- Bikoro Location in Democratic Republic of the Congo
- Coordinates: 0°45′S 18°07′E﻿ / ﻿0.750°S 18.117°E
- Country: DR Congo
- Province: Équateur
- Territory: Bikoro

Population (2012)
- • Total: 7,426

= Bikoro =

Bikoro is a market town in Équateur Province in the Democratic Republic of the Congo, lying on Lake Tumba, south of Mbandaka.

It is the administrative center of Bikoro Territory.
In 2012, the estimated population was 7,426.

Bikoro was the episcopal see of the Roman Catholic Diocese of Bikoro (which started as a mission sui iuris in 1931) until its suppression in 1975.

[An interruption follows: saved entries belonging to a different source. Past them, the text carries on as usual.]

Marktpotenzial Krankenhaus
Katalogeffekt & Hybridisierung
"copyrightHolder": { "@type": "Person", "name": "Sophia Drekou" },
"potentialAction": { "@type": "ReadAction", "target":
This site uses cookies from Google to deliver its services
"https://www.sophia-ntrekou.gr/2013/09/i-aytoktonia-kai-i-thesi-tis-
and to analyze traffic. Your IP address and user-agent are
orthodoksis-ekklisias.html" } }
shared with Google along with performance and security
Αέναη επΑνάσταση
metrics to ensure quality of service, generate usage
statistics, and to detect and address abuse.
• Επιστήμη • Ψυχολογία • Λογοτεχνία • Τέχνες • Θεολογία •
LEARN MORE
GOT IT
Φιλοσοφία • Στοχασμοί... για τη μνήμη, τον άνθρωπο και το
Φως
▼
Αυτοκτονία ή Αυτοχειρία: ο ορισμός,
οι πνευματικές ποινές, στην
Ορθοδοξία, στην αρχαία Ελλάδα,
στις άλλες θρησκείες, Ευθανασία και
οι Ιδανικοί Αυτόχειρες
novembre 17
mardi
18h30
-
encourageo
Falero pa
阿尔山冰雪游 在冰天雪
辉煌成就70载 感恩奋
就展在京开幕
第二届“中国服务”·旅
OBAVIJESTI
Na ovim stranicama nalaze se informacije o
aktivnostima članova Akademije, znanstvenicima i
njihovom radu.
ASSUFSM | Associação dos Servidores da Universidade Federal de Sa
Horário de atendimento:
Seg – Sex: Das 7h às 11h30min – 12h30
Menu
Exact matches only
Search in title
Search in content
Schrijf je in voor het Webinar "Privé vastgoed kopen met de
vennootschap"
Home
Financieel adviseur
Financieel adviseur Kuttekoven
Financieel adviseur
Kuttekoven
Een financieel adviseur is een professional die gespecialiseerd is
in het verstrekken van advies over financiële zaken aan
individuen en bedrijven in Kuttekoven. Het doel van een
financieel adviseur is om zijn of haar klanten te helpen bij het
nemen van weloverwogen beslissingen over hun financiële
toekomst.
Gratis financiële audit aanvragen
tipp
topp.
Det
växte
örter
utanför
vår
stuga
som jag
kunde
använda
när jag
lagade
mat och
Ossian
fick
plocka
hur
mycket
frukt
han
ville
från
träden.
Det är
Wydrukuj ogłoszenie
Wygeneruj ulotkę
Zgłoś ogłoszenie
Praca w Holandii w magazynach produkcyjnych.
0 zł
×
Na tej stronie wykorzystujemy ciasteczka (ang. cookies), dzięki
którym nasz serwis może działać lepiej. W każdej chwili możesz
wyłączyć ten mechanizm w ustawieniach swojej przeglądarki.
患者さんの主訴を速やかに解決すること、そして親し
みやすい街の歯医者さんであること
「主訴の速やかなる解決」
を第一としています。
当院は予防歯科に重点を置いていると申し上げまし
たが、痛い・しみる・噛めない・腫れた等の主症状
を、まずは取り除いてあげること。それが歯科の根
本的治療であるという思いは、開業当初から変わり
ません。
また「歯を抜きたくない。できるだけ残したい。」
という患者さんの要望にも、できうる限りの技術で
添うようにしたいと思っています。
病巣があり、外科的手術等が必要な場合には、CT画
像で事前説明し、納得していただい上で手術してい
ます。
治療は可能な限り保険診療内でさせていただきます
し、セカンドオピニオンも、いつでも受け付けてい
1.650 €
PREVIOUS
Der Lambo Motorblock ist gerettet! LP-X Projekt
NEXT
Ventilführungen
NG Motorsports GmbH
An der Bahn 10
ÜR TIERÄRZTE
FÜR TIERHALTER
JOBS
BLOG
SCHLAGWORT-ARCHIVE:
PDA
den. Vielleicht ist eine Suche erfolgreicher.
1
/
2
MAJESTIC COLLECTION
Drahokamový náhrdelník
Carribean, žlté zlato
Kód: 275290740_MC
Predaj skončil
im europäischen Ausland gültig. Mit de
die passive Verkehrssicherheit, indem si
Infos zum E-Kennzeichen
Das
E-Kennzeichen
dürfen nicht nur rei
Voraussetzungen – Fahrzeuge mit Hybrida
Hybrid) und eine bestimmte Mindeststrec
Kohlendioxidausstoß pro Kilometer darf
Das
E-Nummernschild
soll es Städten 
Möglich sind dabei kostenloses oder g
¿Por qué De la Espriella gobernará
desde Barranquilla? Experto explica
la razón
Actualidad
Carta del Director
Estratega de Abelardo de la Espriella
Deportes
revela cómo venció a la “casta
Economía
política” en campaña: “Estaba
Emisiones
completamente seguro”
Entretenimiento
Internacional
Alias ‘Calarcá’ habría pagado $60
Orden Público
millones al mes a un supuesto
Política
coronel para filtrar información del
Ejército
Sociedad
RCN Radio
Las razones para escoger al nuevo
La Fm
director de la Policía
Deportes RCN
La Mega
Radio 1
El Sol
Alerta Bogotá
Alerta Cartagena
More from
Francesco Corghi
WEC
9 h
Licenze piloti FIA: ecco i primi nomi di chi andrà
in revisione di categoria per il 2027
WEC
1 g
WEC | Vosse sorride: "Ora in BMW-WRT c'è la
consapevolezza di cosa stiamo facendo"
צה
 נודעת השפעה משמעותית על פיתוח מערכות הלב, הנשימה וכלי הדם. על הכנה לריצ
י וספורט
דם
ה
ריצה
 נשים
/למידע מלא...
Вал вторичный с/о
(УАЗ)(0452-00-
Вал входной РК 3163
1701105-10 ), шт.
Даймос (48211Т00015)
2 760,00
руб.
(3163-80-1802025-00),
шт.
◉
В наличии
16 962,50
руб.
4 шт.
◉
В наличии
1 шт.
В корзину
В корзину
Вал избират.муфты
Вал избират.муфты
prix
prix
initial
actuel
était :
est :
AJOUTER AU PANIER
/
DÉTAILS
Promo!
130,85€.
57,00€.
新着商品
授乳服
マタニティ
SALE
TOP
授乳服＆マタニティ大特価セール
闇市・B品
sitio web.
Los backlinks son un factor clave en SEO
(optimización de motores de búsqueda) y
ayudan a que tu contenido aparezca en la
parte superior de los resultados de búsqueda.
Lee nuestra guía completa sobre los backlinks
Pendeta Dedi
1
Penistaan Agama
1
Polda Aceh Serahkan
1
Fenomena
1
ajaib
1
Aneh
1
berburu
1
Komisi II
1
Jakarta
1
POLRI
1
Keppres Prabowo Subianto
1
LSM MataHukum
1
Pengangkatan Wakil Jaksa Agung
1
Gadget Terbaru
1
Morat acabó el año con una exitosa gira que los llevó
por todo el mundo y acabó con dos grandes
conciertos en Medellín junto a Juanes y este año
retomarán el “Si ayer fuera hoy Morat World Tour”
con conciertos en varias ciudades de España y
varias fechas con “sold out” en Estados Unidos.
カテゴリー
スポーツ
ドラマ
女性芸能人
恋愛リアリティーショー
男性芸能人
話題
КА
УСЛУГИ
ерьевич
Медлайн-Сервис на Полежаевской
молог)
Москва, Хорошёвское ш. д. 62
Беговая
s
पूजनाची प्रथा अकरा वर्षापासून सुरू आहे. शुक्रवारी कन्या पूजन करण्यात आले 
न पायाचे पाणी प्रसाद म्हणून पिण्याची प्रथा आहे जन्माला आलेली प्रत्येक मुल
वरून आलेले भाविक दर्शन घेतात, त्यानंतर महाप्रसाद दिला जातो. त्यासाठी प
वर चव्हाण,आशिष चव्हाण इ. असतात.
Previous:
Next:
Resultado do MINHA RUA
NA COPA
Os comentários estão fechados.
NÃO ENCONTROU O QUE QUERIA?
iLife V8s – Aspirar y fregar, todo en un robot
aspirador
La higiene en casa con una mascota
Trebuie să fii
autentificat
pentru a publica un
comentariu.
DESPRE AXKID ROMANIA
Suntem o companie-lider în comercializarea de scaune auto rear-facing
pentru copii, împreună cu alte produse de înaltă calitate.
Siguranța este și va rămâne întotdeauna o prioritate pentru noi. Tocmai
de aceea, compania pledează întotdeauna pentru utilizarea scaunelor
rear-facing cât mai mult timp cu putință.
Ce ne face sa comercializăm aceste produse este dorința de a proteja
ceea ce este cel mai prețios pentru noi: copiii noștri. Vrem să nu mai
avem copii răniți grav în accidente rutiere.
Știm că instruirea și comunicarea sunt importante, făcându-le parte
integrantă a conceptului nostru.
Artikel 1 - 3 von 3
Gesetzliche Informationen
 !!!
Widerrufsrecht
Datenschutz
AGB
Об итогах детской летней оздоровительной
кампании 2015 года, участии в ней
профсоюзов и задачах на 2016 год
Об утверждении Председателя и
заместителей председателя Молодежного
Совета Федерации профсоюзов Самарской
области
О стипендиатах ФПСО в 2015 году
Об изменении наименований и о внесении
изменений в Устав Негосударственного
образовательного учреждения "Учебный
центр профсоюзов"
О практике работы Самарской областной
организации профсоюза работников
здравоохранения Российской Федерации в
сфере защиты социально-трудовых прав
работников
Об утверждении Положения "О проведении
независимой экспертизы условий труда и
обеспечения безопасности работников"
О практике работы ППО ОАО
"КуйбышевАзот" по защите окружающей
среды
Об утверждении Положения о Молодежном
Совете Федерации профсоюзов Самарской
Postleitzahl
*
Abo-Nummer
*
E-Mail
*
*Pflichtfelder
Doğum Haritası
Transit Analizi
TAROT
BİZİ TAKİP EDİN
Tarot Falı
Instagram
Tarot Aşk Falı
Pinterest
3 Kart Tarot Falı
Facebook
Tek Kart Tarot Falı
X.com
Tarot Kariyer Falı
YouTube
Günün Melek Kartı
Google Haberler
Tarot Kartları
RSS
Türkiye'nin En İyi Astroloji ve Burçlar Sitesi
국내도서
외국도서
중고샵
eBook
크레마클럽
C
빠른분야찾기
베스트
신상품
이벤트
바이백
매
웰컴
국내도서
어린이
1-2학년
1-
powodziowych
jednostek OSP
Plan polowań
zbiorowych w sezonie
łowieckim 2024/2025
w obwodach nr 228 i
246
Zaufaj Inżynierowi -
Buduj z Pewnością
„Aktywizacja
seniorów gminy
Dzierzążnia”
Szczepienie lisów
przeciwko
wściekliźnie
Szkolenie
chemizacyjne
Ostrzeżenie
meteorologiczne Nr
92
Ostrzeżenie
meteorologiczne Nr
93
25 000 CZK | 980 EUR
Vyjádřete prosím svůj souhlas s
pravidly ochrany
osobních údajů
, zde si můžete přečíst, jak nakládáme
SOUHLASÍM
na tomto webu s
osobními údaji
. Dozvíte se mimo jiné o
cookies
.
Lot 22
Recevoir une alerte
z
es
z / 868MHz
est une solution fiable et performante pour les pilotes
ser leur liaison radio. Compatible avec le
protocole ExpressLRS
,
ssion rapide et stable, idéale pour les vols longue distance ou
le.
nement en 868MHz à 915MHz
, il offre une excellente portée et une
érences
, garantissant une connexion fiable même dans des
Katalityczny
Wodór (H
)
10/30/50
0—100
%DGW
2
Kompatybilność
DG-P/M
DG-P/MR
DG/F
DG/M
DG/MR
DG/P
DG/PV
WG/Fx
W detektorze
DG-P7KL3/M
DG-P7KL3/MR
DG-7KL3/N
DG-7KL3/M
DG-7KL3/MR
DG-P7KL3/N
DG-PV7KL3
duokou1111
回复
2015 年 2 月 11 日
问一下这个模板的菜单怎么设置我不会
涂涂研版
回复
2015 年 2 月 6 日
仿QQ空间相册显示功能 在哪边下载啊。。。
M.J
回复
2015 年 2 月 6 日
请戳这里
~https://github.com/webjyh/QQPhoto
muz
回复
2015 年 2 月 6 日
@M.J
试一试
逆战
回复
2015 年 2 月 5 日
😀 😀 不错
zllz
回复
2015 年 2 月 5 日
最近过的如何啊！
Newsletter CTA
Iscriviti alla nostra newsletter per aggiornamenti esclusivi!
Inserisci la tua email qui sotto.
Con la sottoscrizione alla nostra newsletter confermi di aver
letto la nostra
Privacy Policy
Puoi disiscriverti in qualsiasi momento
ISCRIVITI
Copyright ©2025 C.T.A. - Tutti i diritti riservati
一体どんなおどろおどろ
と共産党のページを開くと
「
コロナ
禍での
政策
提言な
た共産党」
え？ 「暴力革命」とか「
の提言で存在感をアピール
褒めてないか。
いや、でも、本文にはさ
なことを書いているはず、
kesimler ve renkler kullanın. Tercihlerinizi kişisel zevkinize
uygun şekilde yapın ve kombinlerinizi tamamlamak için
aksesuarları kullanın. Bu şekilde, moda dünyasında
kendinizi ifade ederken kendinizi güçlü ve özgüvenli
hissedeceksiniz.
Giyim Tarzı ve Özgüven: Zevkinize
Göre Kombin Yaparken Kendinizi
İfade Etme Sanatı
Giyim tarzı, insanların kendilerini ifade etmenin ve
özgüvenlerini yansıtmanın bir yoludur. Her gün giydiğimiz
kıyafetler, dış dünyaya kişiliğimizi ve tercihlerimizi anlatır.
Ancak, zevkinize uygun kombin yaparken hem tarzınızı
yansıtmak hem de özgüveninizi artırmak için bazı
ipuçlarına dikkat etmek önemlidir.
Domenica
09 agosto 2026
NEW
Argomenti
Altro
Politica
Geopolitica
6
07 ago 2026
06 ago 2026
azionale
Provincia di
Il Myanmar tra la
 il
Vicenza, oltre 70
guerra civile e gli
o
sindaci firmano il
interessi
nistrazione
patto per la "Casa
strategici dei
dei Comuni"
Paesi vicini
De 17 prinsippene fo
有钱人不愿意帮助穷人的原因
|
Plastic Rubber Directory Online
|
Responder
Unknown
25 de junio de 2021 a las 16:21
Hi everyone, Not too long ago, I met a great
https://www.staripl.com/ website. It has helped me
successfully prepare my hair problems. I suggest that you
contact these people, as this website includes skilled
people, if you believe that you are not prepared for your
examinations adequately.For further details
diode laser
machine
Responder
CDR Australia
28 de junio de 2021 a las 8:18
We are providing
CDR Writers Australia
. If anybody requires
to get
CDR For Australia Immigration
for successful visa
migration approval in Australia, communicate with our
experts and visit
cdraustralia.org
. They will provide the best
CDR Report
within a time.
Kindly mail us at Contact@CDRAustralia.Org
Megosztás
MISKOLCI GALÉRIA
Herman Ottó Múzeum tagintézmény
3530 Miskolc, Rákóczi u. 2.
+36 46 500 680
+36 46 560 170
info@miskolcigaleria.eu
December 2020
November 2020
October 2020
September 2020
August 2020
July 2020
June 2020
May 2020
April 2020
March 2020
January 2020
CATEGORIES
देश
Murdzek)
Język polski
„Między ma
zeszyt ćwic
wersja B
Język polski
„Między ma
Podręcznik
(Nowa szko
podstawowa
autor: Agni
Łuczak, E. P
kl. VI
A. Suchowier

In 2018, Bikoro was affected by an outbreak of Ebola virus disease, the ninth in the DRC's history.

==Trivia==
There is an airfield called Bikoro Airport found in official registers with the ICAO-Code FZBC. Bikoro never had an airport as various old maps and aeronautical charts confirm. It is instead served by the airfield of Yembe-Moke (FZEM) located 7 miles north-east of the town. Additionally, the third letter "B" in the code indicates that the airport is located the former province of Bandundu. Bikoro is located in the former province of Equateur. It is therefore assumed that FZBC is actually the ICAO code intended for Bokoro airport that has been wrongly assigned due to a spelling error.